Transcribed page contents:
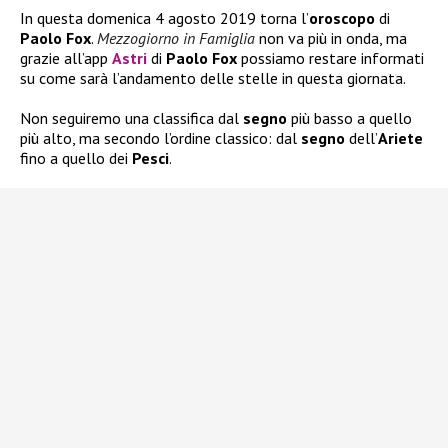
In questa domenica 4 agosto 2019 torna l’
oroscopo
di
Paolo Fox
.
Mezzogiorno in Famiglia
non va più in onda, ma
grazie all’app
Astri
di
Paolo Fox
possiamo restare informati
su come sarà l’andamento delle stelle in questa giornata.
Non seguiremo una classifica dal
segno
più basso a quello
più alto, ma secondo l’ordine classico: dal
segno
dell’
Ariete
fino a quello dei
Pesci
.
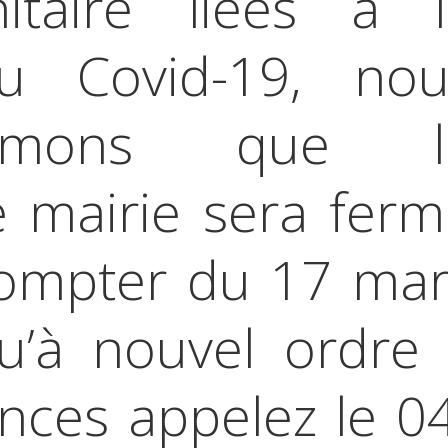
nitaire liées à l
u Covid-19, nou
ormons que l
e mairie sera fer
compter du 17 mar
u’à nouvel ordre 
nces appelez le 0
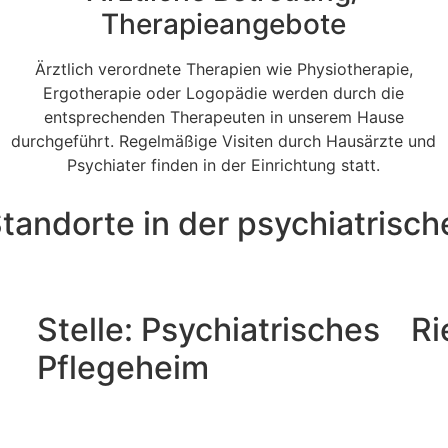
Therapieangebote
Ärztlich verordnete Therapien wie Physiotherapie,
Ergotherapie oder Logopädie werden durch die
entsprechenden Therapeuten in unserem Hause
durchgeführt. Regelmäßige Visiten durch Hausärzte und
Psychiater finden in der Einrichtung statt.
tandorte in der psychiatrisch
Stelle: Psychiatrisches
Ri
Pflegeheim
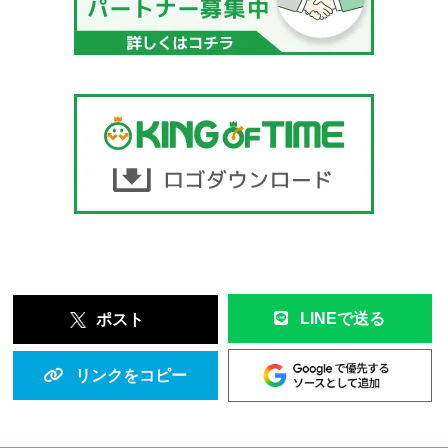
LINEで送る
ポスト
リンクをコピー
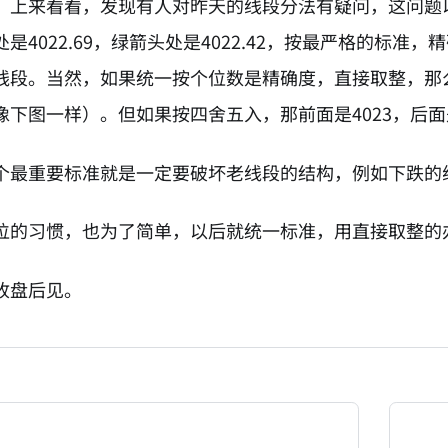
，上来看看，发现有人对昨天的线段分法有疑问，这问题
是4022.69，绿箭头处是4022.42，按最严格的标
线段。当然，如果统一按个位数是精确度，直接取整，那
像下图一样）。但如果按四舍五入，那前面是4023，后面
个最重要标准就是一定要破坏老线段的结构，例如下跌的
位的习惯，也为了简单，以后就统一标准，用直接取整的
收盘后见。
NATION-PROMPT-START
ng a page from chzhshch.blog, a free, open-access arc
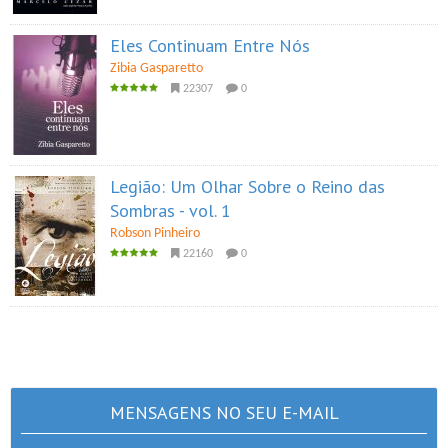
Eles Continuam Entre Nós
Zibia Gasparetto
22307
0
Legião: Um Olhar Sobre o Reino das
Sombras - vol. 1
Robson Pinheiro
22160
0
MENSAGENS NO SEU E-MAIL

Action item: Count each line above where the string "durch" occurs. Give the number only.

The completed task: 2